Atomicity refers to the requirement that each attribute should hold a single, indivisible value in any given record. An atomic attribute cannot be logically split into smaller meaningful components. For example, storing a full name as FullName = "Anna Thompson" is less atomic than storing FirstName = "Anna" and LastName = "Thompson" in separate attributes. Atomicity is important because it enables more effective data manipulation, searching, sorting, and filtering. It also supports normalisation, particularly First Normal Form (1NF), which requires all attributes to be atomic. If an attribute contains multiple values (e.g. PhoneNumbers = "0123, 0456"), it becomes difficult to search or manipulate each value independently. This violates the principles of good relational design and can introduce redundancy and inconsistency. Designing attributes to be atomic ensures data remains well-structured, accessible, and scalable, especially as database complexity grows. It is a foundational principle of relational database systems and essential for integrity and performance.
Technically, the order in which attributes are defined in a relational database table has no impact on how data is stored or processed. The relational model treats data as unordered; it identifies data based on attribute names rather than their positions. However, from a practical and user experience perspective, attribute ordering can play a significant role. Placing the most commonly used attributes near the beginning of a table or interface can enhance readability and usability. It also makes forms, reports, and queries easier to manage. Logical grouping of related attributes, such as placing address fields together (Street, City, Postcode), supports clarity and maintainability. Additionally, consistent ordering across similar tables helps users and developers navigate schemas more easily. While databases do not rely on attribute order functionally, a well-considered layout improves design quality and user understanding. Therefore, thoughtful attribute ordering is encouraged, especially in environments where humans interact with the schema frequently.
Default values are predefined values automatically assigned to an attribute when a new record is created, and no explicit value is provided. For example, in an Orders table, the OrderStatus attribute might have a default value of “Pending”. This feature ensures consistency and reduces the chance of NULL values where they are undesirable. Defaults are particularly useful for attributes where a common initial value makes sense across most records, such as CreatedDate being set to the current date, or a SubscriptionActive flag set to True.
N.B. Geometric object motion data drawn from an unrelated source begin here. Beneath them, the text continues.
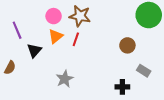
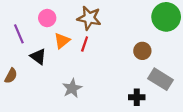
pink circle: (54, 16) -> (47, 18), moved
black triangle: (34, 50) -> (38, 57), turned -35
gray rectangle: (144, 71) -> (160, 79), size x1.5

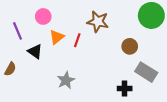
brown star: (89, 18) -> (98, 22), moved

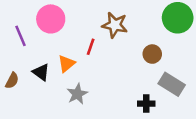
pink circle: (43, 16) -> (51, 19), size x1.5
orange triangle: (57, 37) -> (66, 64), moved
black triangle: (35, 51) -> (41, 72), moved

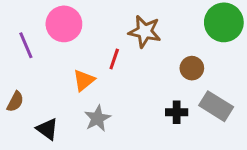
black triangle: (41, 72) -> (47, 129), moved
black cross: (146, 104) -> (177, 112), moved

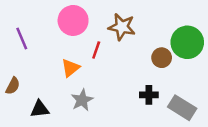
green circle: (224, 22) -> (187, 42), moved
pink circle: (64, 24) -> (73, 20), moved
gray rectangle: (216, 106) -> (182, 108), moved
black triangle: (47, 129) -> (40, 109), turned -42

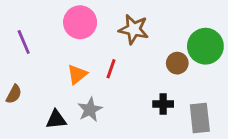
red line: (96, 50) -> (111, 69), moved
gray rectangle: (182, 108) -> (200, 118), turned 52
black triangle: (40, 109) -> (56, 119), moved

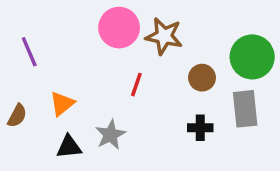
pink circle: (80, 22) -> (119, 28), moved
brown circle: (177, 63) -> (202, 78), moved
orange triangle: (77, 74) -> (62, 104), moved
gray rectangle: (200, 118) -> (245, 109), moved

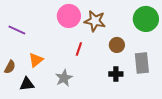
purple line: (29, 52) -> (17, 30), turned -42
green circle: (252, 57) -> (146, 19), moved
black triangle: (69, 147) -> (27, 84), moved

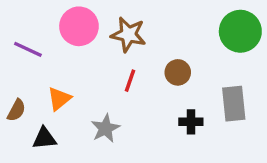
pink circle: (69, 16) -> (79, 26), moved
brown star: (95, 21) -> (128, 35), moved
brown circle: (117, 45) -> (178, 72), moved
Using defaults simplifies data entry, improves data completeness, and supports business logic. However, care should be taken to ensure that default values are genuinely appropriate for most use cases. Assigning defaults where variability is high can result in misleading or incorrect data. It’s also crucial to distinguish between a default value and a genuinely missing (NULL) value. Thoughtful use of defaults enhances data quality and streamlines input workflows.